The New York State budget is out, and citizens concerned with ethics reform are dissatisfied. Gov. Andrew Cuomo put forth a comprehensive package addressing campaign finance regulations and increased government ethics concerns in the 2018 state executive budget, but the state’s final budget, released earlier this month, did not allocate these funds.
A New York Times headline reads, “On Ethics, Cuomo Budget Entered Like a Lion and Emerged like a Lamb.”
Eighty percent of New York voters say state government corruption is a “very serious” or “somewhat serious” problem, according to a 2017 public opinion poll by Quinnipiac. Cuomo’s initial executive budget would have done much to quell these concerns. Instead, they remain.
Closing the Limited Liability Corporation loophole is central to these concerns. In 1996, the New York State Board of Elections cited existing federal law to designate LLCs as individuals. In 1999 the Federal Elections Commission ruled that LLCs should be treated as either corporations or partnerships, depending solely on chosen tax status. But New York state’s designation of LLCs as individuals remains. This designation allows campaign contributions to circumvent contribution restrictions when the money donated comes from an LLC.

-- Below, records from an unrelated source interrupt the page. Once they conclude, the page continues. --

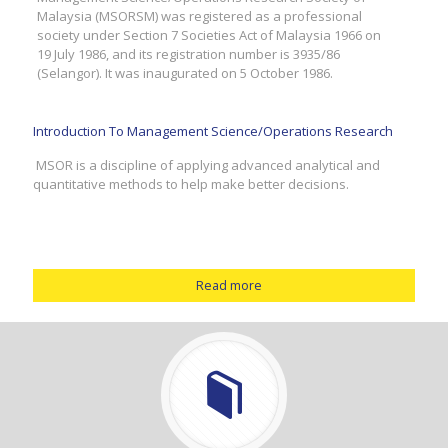
Malaysia (MSORSM) was registered as a professional
society under Section 7 Societies Act of Malaysia 1966 on
19 July 1986, and its registration number is 3935/86
(Selangor). It was inaugurated on 5 October 1986.
Introduction To Management Science/Operations Research
MSOR is a discipline of applying advanced analytical and
quantitative methods to help make better decisions.
Read more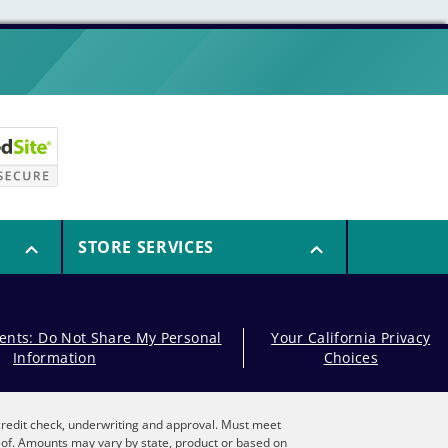
STORE SERVICES
dents: Do Not Share My Personal
Your California Privacy
Information
Choices
, credit check, underwriting and approval. Must meet
reof. Amounts may vary by state, product or based on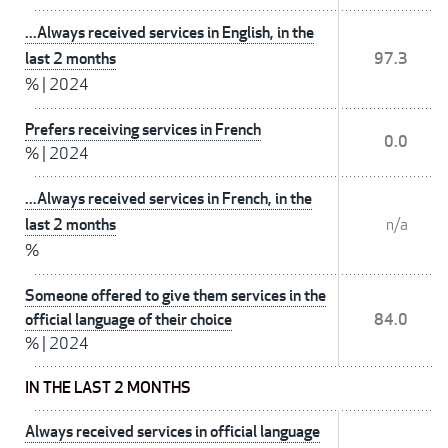
...Always received services in English, in the
last 2 months
97.3
%
|
2024
Prefers receiving services in French
0.0
%
|
2024
...Always received services in French, in the
last 2 months
n/a
%
Someone offered to give them services in the
official language of their choice
84.0
%
|
2024
IN THE LAST 2 MONTHS
Always received services in official language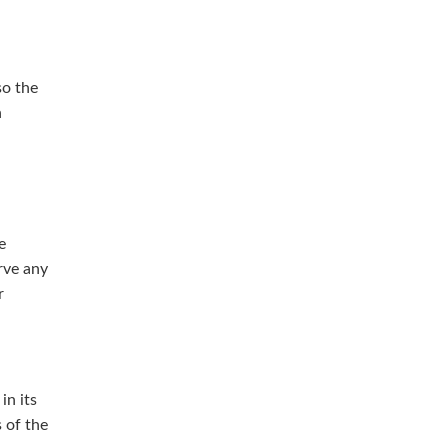
so the
h
e
rve any
r
in its
s of the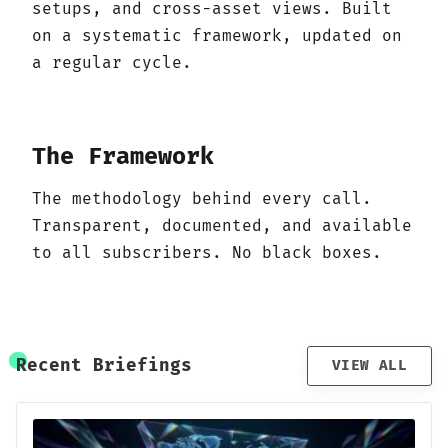
setups, and cross-asset views. Built
on a systematic framework, updated on
a regular cycle.
The Framework
The methodology behind every call.
Transparent, documented, and available
to all subscribers. No black boxes.
Recent Briefings
VIEW ALL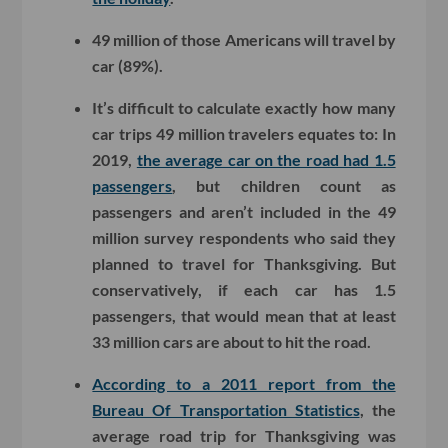
49 million of those Americans will travel by
car (89%).
It’s difficult to calculate exactly how many
car trips 49 million travelers equates to: In
2019,
the average car on the road had 1.5
passengers
, but children count as
passengers and aren’t included in the 49
million survey respondents who said they
planned to travel for Thanksgiving. But
conservatively, if each car has 1.5
passengers, that would mean that at least
33 million cars are about to hit the road.
According to a 2011 report from the
Bureau Of Transportation Statistics
, the
average road trip for Thanksgiving was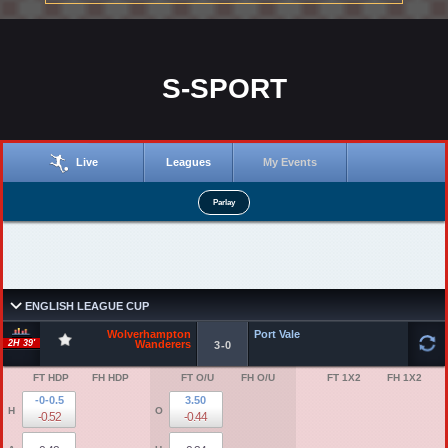
S-SPORT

Proposed reasons for the omission of ethics reform on the final state budget are two-fold: Some bemoan Cuomo for not taking a hard enough stance on its inclusion. Cuomo has a record of success pushing for issues when he applies aggressive pressure, but was silent on his proposed ethics reforms throughout the budget negotiation process with New York’s legislature.
Others cite the state’s Republican-controlled Senate majority as the main obstacle. Sen. Daniel Squadron of New York’s 26th Senate District is Albany’s leading voice in favor of closing the LLC loophole. His 2015 report titled “Drowning Democracy” details the negative effects the LLC Loophole has had on ethics in Albany.
A few major findings:
- On average, the median contribution for an LLC was six times higher than that of an individual.
- Who funds individual LLCs is often impossible to trace.
- Some corporations use multiple LLCs to avoid the $5,000 dollar corporate contribution limit.
- In the 2014 filing year, 586 LLCs contributed more than the $5,000 dollar corporate contribution limit.
“[The LLC Loophole] allows nearly unlimited anonymous campaign dollars to flood our political system and overwhelm the voices of regular, everyday New Yorkers,” said Sen. Squadron while discussing New York State’s 2017-2018 fiscal year. “We’ve had, to the Governor’s credit, closure of the LLC Loophole proposed in the executive budgets for the last number of years. And yet, when we get to the one House budget, put out by the Senate majority, it’s disappeared. When we get to the final budget, it’s disappeared.”
Tightening campaign finance regulation has citizen support from both conservatives and liberals.
“So long as corporations are allowed to have a financial say in our representative’s electoral success, we will end up having public policy tilting more toward the private interests of profits than the public interests,” said Victor Tiffany, co-founder of the Ithaca-based group Revolt Against Plutocracy, in an email to the Syracuse New Times. “Ordinary people have to wrestle the power of the state away from corporate interests by greater, ongoing awareness and involvement.”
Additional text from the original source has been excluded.